Document structure recognition data:
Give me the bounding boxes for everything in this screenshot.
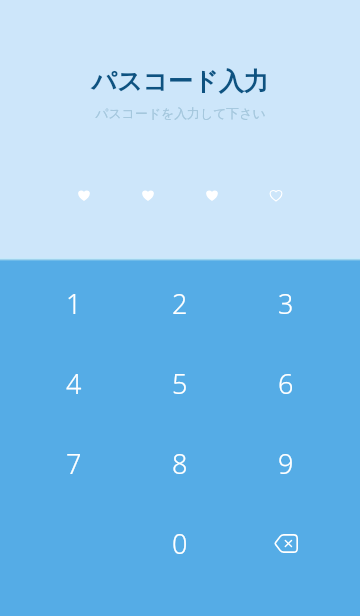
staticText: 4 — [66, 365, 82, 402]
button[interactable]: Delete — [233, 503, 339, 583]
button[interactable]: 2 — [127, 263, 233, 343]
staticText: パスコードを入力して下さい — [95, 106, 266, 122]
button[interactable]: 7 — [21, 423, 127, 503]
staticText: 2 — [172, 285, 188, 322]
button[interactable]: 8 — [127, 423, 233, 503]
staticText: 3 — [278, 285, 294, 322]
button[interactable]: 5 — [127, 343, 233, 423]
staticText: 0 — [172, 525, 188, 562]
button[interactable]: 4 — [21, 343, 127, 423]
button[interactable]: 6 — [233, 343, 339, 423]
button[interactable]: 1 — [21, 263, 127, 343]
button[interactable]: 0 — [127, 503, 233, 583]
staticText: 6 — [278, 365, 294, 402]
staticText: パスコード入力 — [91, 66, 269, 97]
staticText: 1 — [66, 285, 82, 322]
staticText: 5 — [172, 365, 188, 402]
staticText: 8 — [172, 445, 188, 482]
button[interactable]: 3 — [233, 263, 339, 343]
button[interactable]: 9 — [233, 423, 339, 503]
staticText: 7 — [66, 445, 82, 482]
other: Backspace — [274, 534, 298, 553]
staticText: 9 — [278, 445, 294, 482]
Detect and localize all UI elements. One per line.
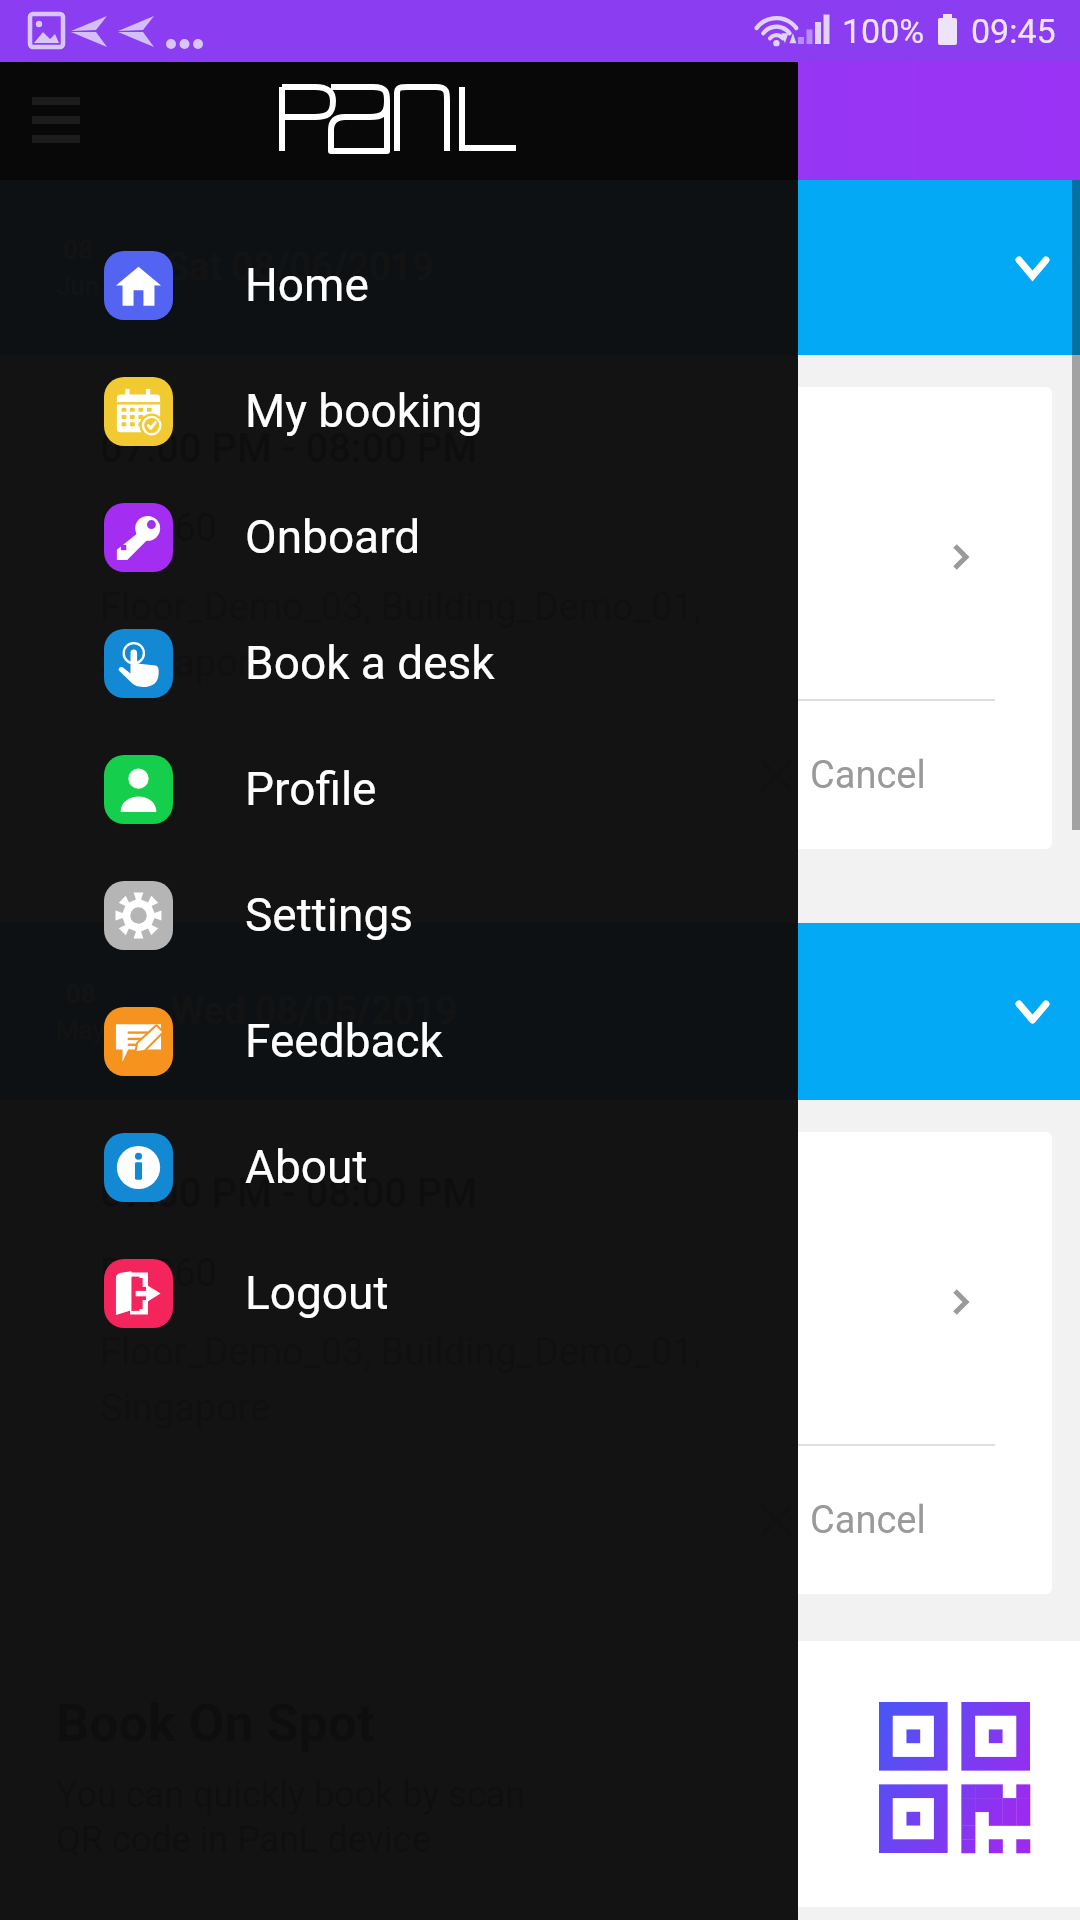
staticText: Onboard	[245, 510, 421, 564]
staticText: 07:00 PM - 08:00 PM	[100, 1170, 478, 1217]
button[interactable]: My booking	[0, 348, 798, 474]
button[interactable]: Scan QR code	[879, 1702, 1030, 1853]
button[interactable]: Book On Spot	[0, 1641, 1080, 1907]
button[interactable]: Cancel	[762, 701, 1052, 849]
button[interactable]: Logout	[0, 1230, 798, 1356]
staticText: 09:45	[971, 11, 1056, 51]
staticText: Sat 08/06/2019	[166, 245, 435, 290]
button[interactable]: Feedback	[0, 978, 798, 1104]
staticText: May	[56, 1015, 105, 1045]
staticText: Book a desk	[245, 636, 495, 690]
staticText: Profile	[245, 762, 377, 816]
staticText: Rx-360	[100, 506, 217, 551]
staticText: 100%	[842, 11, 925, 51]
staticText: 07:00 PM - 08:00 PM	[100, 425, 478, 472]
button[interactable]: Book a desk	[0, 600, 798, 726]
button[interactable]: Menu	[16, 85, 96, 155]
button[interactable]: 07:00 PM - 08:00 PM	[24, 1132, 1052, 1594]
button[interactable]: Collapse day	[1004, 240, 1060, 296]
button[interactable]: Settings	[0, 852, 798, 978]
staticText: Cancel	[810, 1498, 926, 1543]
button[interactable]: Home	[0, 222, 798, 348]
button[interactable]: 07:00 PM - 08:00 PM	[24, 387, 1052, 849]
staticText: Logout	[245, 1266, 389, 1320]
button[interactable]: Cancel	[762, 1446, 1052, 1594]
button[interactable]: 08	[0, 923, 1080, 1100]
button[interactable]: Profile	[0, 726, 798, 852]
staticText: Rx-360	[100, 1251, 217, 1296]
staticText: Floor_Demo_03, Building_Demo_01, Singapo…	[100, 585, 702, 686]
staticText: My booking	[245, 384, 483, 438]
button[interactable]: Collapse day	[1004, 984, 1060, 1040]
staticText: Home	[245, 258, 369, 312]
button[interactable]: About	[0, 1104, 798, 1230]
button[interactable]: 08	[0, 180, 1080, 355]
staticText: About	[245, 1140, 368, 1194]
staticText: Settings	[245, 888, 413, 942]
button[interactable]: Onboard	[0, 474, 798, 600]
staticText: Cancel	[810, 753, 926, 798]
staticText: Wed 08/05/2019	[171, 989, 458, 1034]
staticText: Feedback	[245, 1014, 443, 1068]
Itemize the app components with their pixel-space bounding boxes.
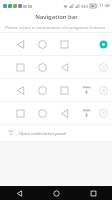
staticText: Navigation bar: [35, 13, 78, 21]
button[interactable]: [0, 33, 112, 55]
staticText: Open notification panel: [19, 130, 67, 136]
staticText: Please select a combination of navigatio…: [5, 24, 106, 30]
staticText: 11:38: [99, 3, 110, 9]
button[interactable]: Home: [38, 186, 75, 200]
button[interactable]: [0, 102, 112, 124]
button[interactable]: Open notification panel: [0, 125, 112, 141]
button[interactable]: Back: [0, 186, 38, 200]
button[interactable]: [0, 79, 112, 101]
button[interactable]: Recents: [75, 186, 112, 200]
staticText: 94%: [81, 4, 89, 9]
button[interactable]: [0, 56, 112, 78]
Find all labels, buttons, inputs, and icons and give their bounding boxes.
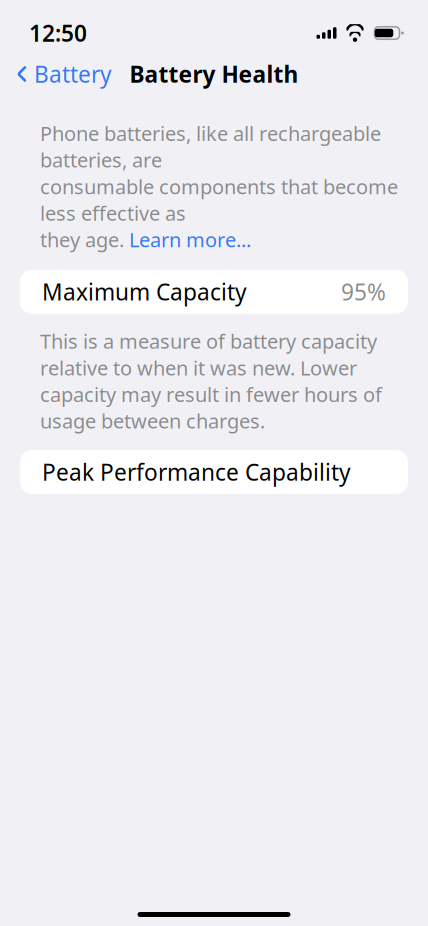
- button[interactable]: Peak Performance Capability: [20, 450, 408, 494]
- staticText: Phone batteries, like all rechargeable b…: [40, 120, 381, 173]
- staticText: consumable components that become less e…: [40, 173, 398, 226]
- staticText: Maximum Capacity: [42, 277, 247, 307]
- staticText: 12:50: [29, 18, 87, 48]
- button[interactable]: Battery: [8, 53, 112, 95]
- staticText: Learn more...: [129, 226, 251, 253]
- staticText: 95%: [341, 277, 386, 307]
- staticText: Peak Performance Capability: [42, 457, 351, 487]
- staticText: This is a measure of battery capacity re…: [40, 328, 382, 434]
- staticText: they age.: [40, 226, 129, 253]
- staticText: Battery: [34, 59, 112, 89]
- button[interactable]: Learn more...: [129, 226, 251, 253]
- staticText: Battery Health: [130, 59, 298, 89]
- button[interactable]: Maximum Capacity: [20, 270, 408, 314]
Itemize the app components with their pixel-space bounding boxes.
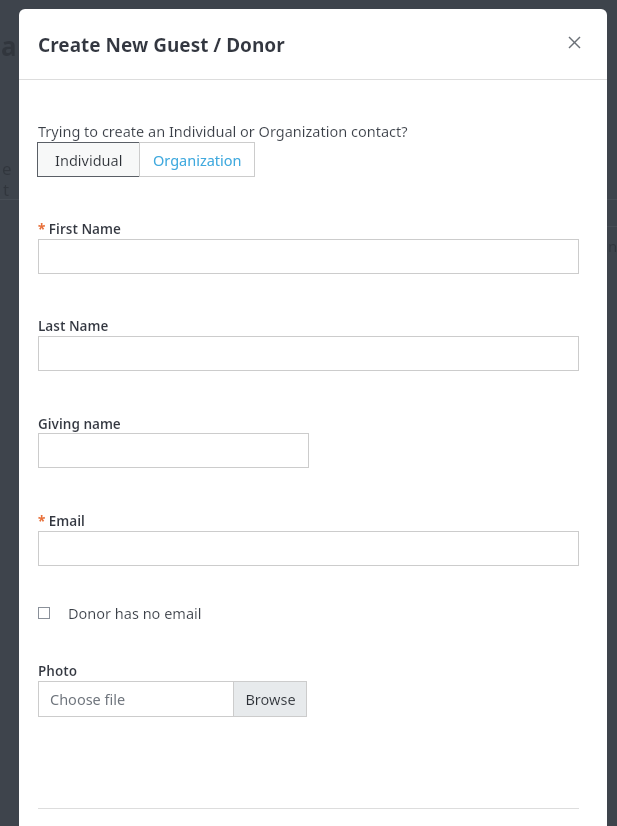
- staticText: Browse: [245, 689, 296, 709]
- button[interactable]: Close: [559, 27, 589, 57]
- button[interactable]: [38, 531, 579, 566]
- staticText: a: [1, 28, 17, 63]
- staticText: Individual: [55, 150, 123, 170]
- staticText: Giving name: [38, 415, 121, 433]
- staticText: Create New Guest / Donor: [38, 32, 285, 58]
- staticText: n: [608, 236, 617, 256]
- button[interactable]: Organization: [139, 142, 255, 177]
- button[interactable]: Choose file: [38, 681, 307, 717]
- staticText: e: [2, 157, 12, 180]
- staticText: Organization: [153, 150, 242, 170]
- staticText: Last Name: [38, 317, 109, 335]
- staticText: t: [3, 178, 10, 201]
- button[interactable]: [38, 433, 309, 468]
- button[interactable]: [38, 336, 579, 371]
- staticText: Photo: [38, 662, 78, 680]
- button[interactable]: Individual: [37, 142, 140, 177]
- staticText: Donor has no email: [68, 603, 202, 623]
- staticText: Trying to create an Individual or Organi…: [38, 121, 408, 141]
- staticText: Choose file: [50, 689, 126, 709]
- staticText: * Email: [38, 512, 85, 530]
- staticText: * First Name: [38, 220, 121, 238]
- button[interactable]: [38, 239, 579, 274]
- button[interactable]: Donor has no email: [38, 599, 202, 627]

AIM OF THE TASK
Only the lines that contain the string "Profile" are to be copied from the records.

SOLVED EXERCISE
staticText: Profile	[245, 762, 377, 816]
button[interactable]: Profile	[0, 726, 798, 852]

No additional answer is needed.